What is TensorOpera® Launch?
No servers? No problem! Tap into a massive GPU marketplace (multi-cloud and multi-provider), offering high availability and low cost, to effortlessly launch your intricate ML jobs with a one line command:
fedml launch your_job.yaml
where the Job YAML your_job.yaml
defines the computing resource requirement and your source code workspace (code path).
Launch swiftly pairs AI jobs with the most economical GPU resources, auto-provisions, and effortlessly runs the job, eliminating complex environment setup and management. It supports a range of compute-intensive jobs for generative AI and LLMs, such as large-scale training, serverless deployments, and vector DB searches. TensorOpera® Launch also facilitates on-prem cluster management and deployment on private or hybrid clouds.
TensorOpera® Launch works as following consecutive actions:
- define your ML job without code change in a declarative format (e.g., YAML) or reuse our pre-built job templates ->
- launch your ML job with just one-line CLI or one-click in GUI
- search for cheaper GPUs across a large number of GPU providers without price lock-in
- provision automatically for your GPU resources and the software environment setup tailored for your job
- manage cluster for concurrent jobs with job queue support
- orchestrate your ML job across multi-nodes/geo-distributed environments, it can be model deployment across GPU nodes, distributed training, or even federated learning across clouds.

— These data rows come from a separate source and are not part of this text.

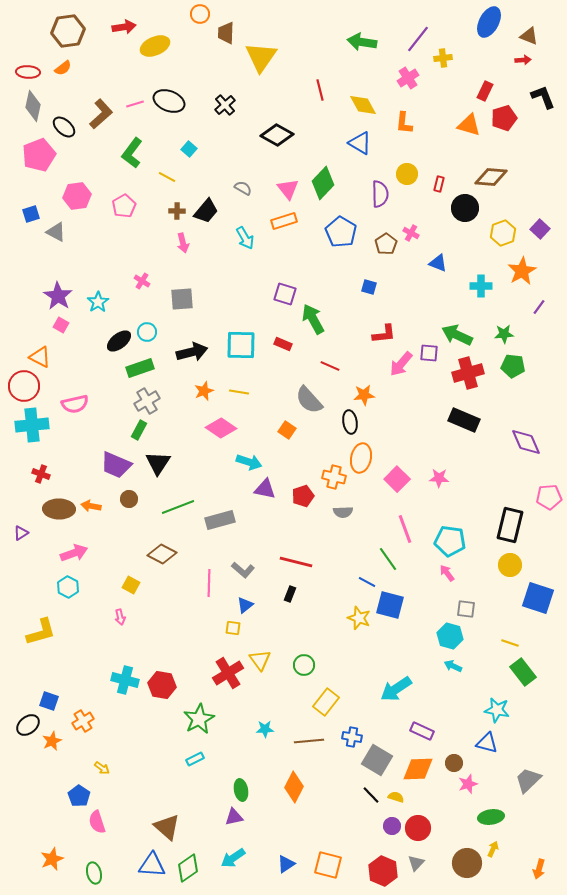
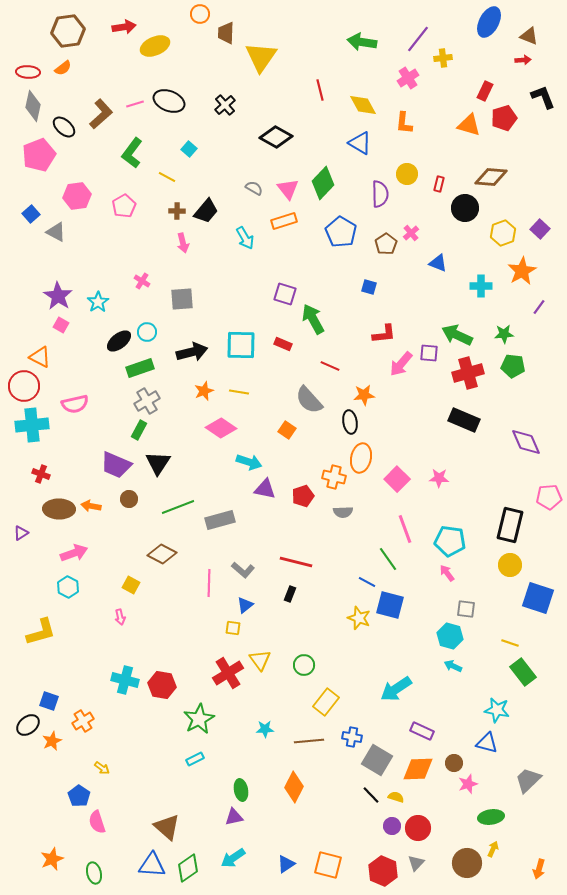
black diamond at (277, 135): moved 1 px left, 2 px down
gray semicircle at (243, 188): moved 11 px right
blue square at (31, 214): rotated 24 degrees counterclockwise
pink cross at (411, 233): rotated 21 degrees clockwise
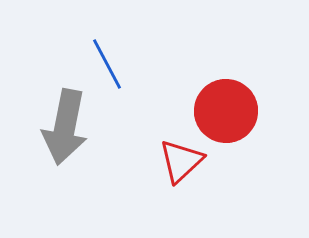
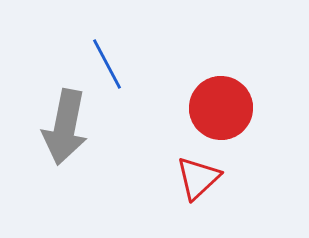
red circle: moved 5 px left, 3 px up
red triangle: moved 17 px right, 17 px down
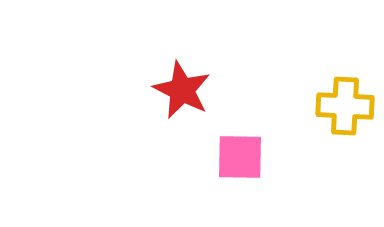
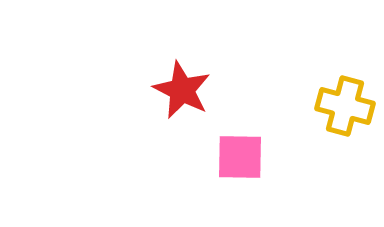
yellow cross: rotated 12 degrees clockwise
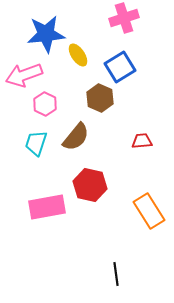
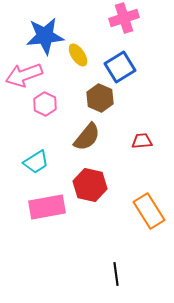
blue star: moved 1 px left, 2 px down
brown semicircle: moved 11 px right
cyan trapezoid: moved 19 px down; rotated 140 degrees counterclockwise
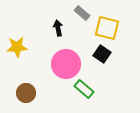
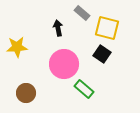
pink circle: moved 2 px left
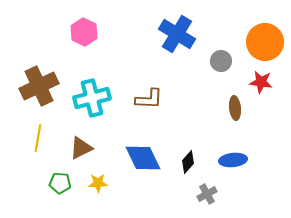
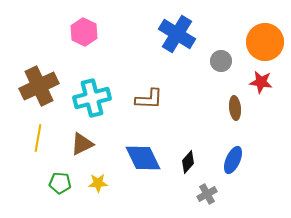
brown triangle: moved 1 px right, 4 px up
blue ellipse: rotated 60 degrees counterclockwise
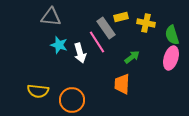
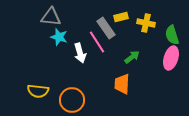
cyan star: moved 8 px up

- run and monitor your job with rich observability features so you can see the real-time billing, metrics, logs, system performances, as well as diagnose performance bottleneck by fine-grained profiling.
- share and earn - contribute your idle GPUs to the launch GPU marketplace and earn $.
The value proposition of TensorOpera® Launch:
- Find the lower prices without cloud vendor lock-in, in any clouds
- The highest GPU availability, provision in all zones/regions/clouds, even individual GPU contributors from the community
- Define your scheduling strategies to save money or request resources in a higher priority
- User-friendly MLOps to save time on environment management (AI docker hub for developers)
- On-premises GPU cluster management
- Provide Machine Learning as a Service (MLaaS) with Launch: if you have GPU resources, valuable datasets, or even a foundation model and hope to provide cloud service for your own customers to use them as Inference API or Training As a Service, TensorOpera Launch would be the off-the-shelf enterprise solution for it. Please contact us to discuss the deployment.
- TensorOpera® Launch is versatile in any AI jobs, including training, deployment, and federated learning. It can also be used for complex multi-step jobs such as serving AI agents, building a customized machine learning pipeline for model continual refinement.